# Sufix Siege - again



## Newsjeff (Jul 22, 2004)

I just had my Penn 525mag spooled with 17lbs. Sufix Siege. I ran into the same problem with the Siege on this reel as I did last year with Tri Plus. Both .40 diameter (maybe .41??). Last year the guy at the B&T said only 200 yards would fit on the reel.
http://www.pierandsurf.com/forum/showthread.php?t=12798&highlight=penn+525mag+sufix
This time the B&T guy (a different guy than last year) told me the same thing. At first he stopped at 190 yards. I told him to keep going. At 225 yards, he said that's it. 
Honestly, I think another 25 yards would fit, but that would be one FULL spool.
I'm sure casting that reel with such a full spool is gonna mean more magnet control. I finally found a balance with line/magnet control last year. I guess I'm gonna have to figure it out again this year.
By the way, if you plan on using the Siege make sure you use lots of spit on your knots.


----------



## surf rat (Jun 30, 2004)

*suffix*

That's why I suggested that you use Gamygatsu.
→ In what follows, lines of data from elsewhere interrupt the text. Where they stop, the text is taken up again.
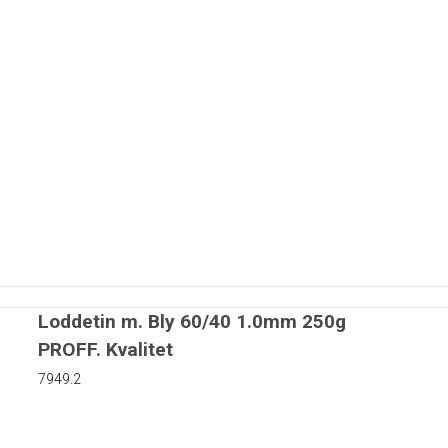
Loddetin m. Bly 60/40 1.0mm 250g
PROFF. Kvalitet
7949.2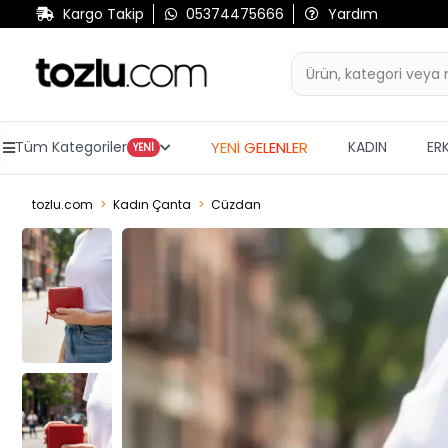
Kargo Takip
05374475666
Yardım
YENİ GELENLER
Tüm Kategoriler
KADIN
ER
YENİ
tozlu.com
Kadın Çanta
Cüzdan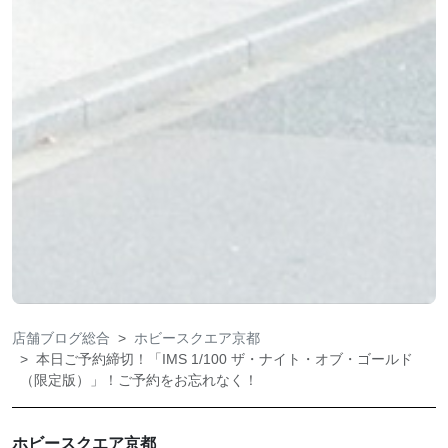
店舗ブログ総合
ホビースクエア京都
本日ご予約締切！「IMS 1/100 ザ・ナイト・オブ・ゴールド
（限定版）」！ご予約をお忘れなく！
ホビースクエア京都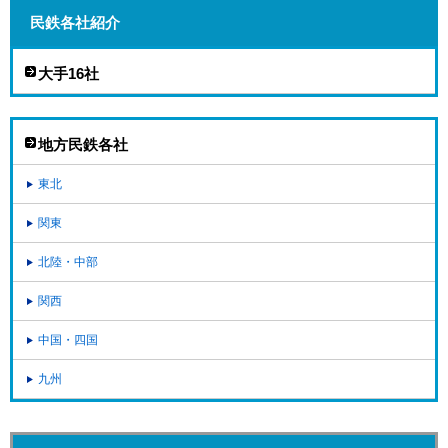
民鉄各社紹介
大手16社
地方民鉄各社
東北
関東
北陸・中部
関西
中国・四国
九州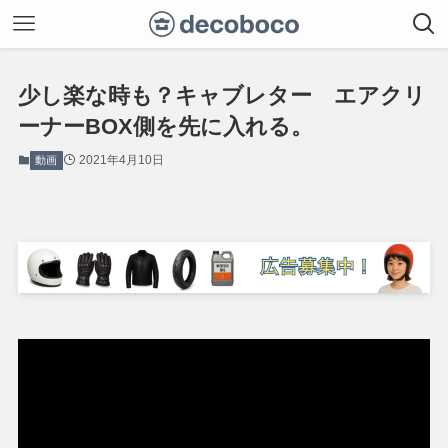
少し楽な時も？キャブレター エアクリ
ーナーBOX側を先に入れる。
2021年4月10日
動画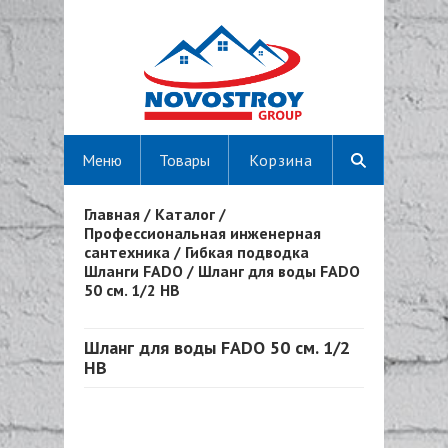
Меню
Товары
Корзина
Главная
/
Каталог
/
Вы здесь
Профессиональная инженерная
сантехника
/
Гибкая подводка
Шланги FADO
/
Шланг для воды FADO
50 см. 1/2 НВ
Шланг для воды FADO 50 см. 1/2
НВ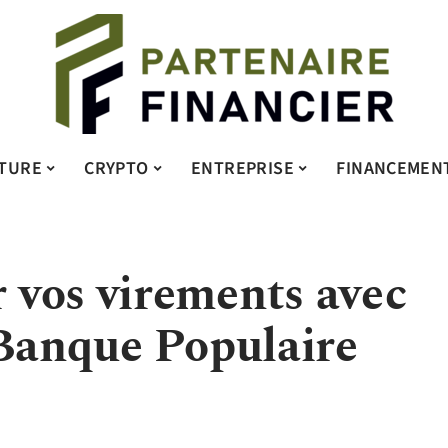
TURE
CRYPTO
ENTREPRISE
FINANCEMEN
vos virements avec
 Banque Populaire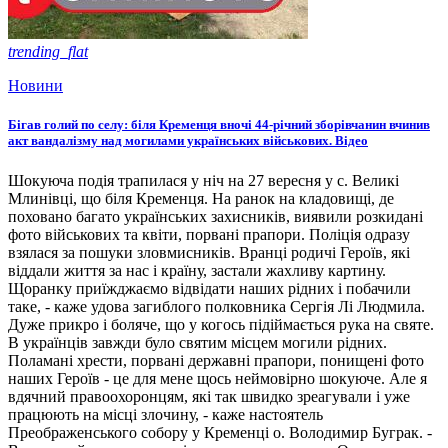
trending_flat
Новини
Бігав голий по селу: біля Кременця вночі 44-річний зборівчанин вчинив
акт вандалізму над могилами українських військових. Відео
Шокуюча подія трапилася у ніч на 27 вересня у с. Великі
Млинівці, що біля Кременця. На ранок на кладовищі, де
поховано багато українських захисників, виявили розкидані
фото військових та квіти, порвані прапори. Поліція одразу
взялася за пошуки зловмисників. Вранці родичі Героїв, які
віддали життя за нас і країну, застали жахливу картину.
Щоранку приїжджаємо відвідати наших рідних і побачили
таке, - каже удова загиблого полковника Сергія Лі Людмила.
Дуже прикро і боляче, що у когось підіймається рука на святе.
В українців завжди було святим місцем могили рідних.
Поламані хрести, порвані державні прапори, понищені фото
наших Героїв - це для мене щось неймовірно шокуюче. Але я
вдячний правоохоронцям, які так швидко зреагували і уже
працюють на місці злочину, - каже настоятель
Преображенського собору у Кременці о. Володимир Буграк. -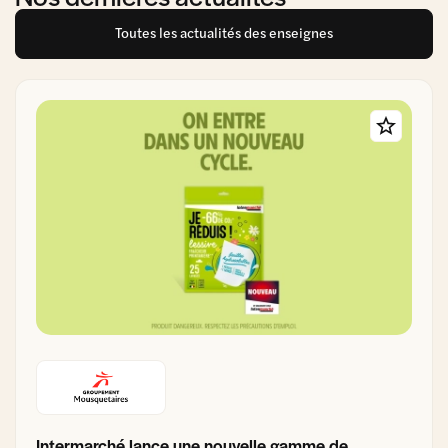
Toutes les actualités des enseignes
Intermarché lance une nouvelle gamme de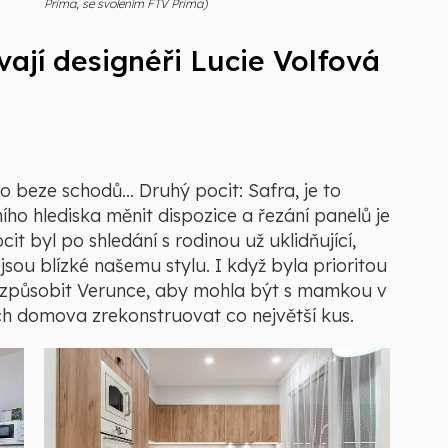
Prima, se svolením FTV Prima)
vají designéři Lucie Volfová
tro beze schodů… Druhý pocit: Safra, je to
ího hlediska měnit dispozice a řezání panelů je
it byl po shledání s rodinou už uklidňující,
jsou blízké našemu stylu. I když byla prioritou
řizpůsobit Verunce, aby mohla být s mamkou v
ch domova zrekonstruovat co největší kus.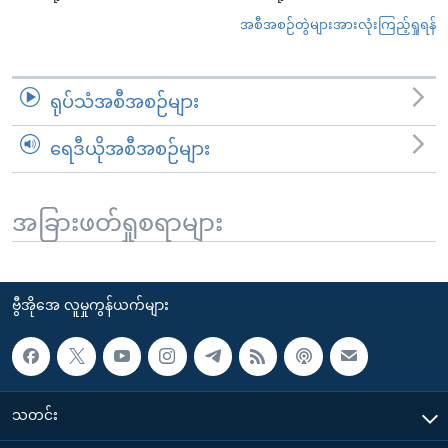
အစီအစဉ်တွဲများအားလုံးကြည့်ရှုရန်
ရုပ်သံအစီအစဉ်များ
ရေဒီယိုအစီအစဉ်များ
အခြားဖတ်ရှုစရာများ
ဗွီအိုအေ လူမှုကွန်ယက်များ
သတင်း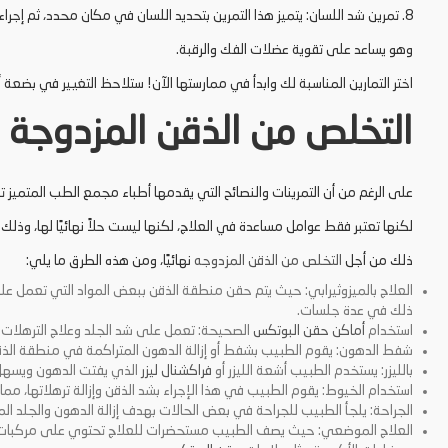
8. تمرين شد اللسان: يتميز هذا التمرين بتحديد اللسان في مكان محدد، ثم إجراء حركات معينة.
وهو يساعد على تقوية عضلات الفك والرقبة.
اختر التمارين المناسبة لك وابدأ في ممارستها الآن! ستلاحظ التغيير في بضعة أس
التخلص من الذقن المزدوجة
على الرغم من أن التمرينات والنصائح التي يقدمها أطباء مجمع الطب المتميز ت
لكنها تعتبر فقط عوامل مساعدة في العلاج، لكنها ليست حلاً نهائيًا لها، وذلك
ذلك من أجل
التخلص من الذقن المزدوجه
نهائيًا، ومن هذه الطرق ما يلي:
العلاج بالميزوثيرابي: حيث يتم حقن منطقة الذقن ببعض المواد التي تعمل 
ذلك في عدة جلسات.
استخدام
أماكن حقن البوتكس
الصحيحة: تعمل على شد الجلد وعلاج الترهلات 
شفط الدهون: يقوم الطبيب بشفط أو إزالة الدهون المتراكمة في منطقة الذق
بالليزر: يستخدم الطبيب أشعة الليزر أو
فراكشنال ليزر
الذي يفتت الدهون ويسهل 
استخدام الخيوط: يقوم الطبيب في هذا الإجراء بشد الذقن وإزالة ترهلاتها، مم
الجراحة: يلجأ الطبيب للجراحة في بعض الحالات بهدف إزالة الدهون والجلد الم
العلاج الموضعي: حيث يصف الطبيب مستحضرات للعلاج تحتوي على مركبات ت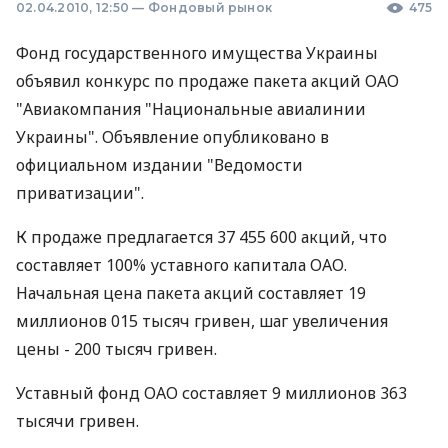
02.04.2010, 12:50
—
Фондовый рынок
475
Фонд государственного имущества Украины
объявил конкурс по продаже пакета акций ОАО
"Авиакомпания "Национальные авиалинии
Украины". Объявление опубликовано в
официальном издании "Ведомости
приватизации".
К продаже предлагается 37 455 600 акций, что
составляет 100% уставного капитала ОАО.
Начальная цена пакета акций составляет 19
миллионов 015 тысяч гривен, шаг увеличения
цены - 200 тысяч гривен.
Уставный фонд ОАО составляет 9 миллионов 363
тысячи гривен.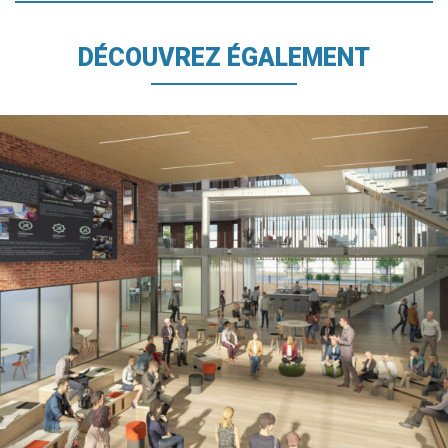
DÉCOUVREZ ÉGALEMENT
You can get 275 to 300 yards of 20 lb gami on your 525.You are goeing to get spooled by a cobia with 200 yards of line.I would think you could pack about 250 of 17 suffix on a 525 penn.


----------



## NTKG (Aug 16, 2003)

rat, 

you got a hookup where i can get me some of that stuff??

neil


----------



## surf rat (Jun 30, 2004)

*ntkg*

I get it from Ryan at Hatteras Jacks in Rodanthe N.C.


----------



## Cdog (Mar 18, 2002)

Why screw around with a cobe with 17# test anyway????


----------



## ribs54 (Mar 27, 2004)

17 lb test is a little to light for me also whit suif i have a very powerful cast and when i was tossing 17 i broke off alot. i switched to 20 and i am haveing no problem now


----------



## AL_N_VB (Apr 3, 2002)

Cdog said:


> Why screw around with a cobe with 17# test anyway????



guess playin with the devil is better than bein in Hell


----------



## Cdog (Mar 18, 2002)

Nserch4Drum said:


> guess playin with the devil is better than bein in Hell


Keep playing with th devil and ya eventually gonna get burned!


----------



## NTKG (Aug 16, 2003)

the devils alright man if u give him a coupla gaffs on his side and a beer for when he's sittin on your cooler(marinade).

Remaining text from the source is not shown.